### WHAT YOU WILL DO
Reproduce the records precisely. Omit every picture.

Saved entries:
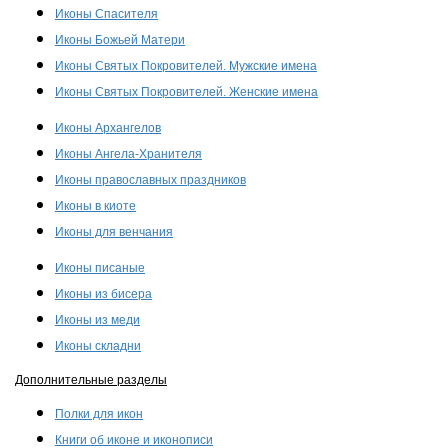
Иконы Спасителя
Иконы Божьей Матери
Иконы Святых Покровителей. Мужские имена
Иконы Святых Покровителей. Женские имена
Иконы Архангелов
Иконы Ангела-Хранителя
Иконы православных праздников
Иконы в киоте
Иконы для венчания
Иконы писаные
Иконы из бисера
Иконы из меди
Иконы складни
Дополнительные разделы
Полки для икон
Книги об иконе и иконописи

### WRITTEN ANSWER
Иконы Спасителя
Иконы Божьей Матери
Иконы Святых Покровителей. Мужские имена
Иконы Святых Покровителей. Женские имена
Иконы Архангелов
Иконы Ангела-Хранителя
Иконы православных праздников
Иконы в киоте
Иконы для венчания
Иконы писаные
Иконы из бисера
Иконы из меди
Иконы складни
Дополнительные разделы
Полки для икон
Книги об иконе и иконописи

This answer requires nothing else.